**Input records**.
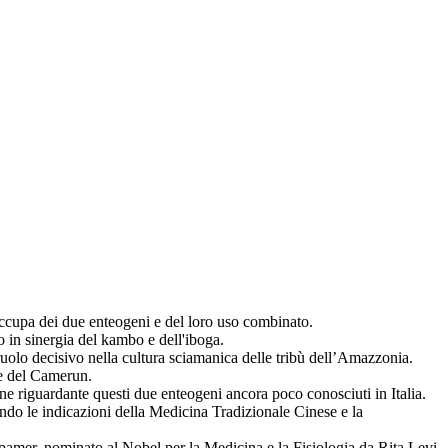
 occupa dei due enteogeni e del loro uso combinato.
 in sinergia del kambo e dell'iboga.
ruolo decisivo nella cultura sciamanica delle tribù dell’Amazzonia.
 e del Camerun.
ione riguardante questi due enteogeni ancora poco conosciuti in Italia.
ondo le indicazioni della Medicina Tradizionale Cinese e la
Erspamer, nominato al Nobel per la Medicina e la Fisiologia da Rita Levi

**Instructions for the task**.
Note how many lines in the material hold the word "enteogeni", and give that number with nothing added.

**Answer to this task**.
2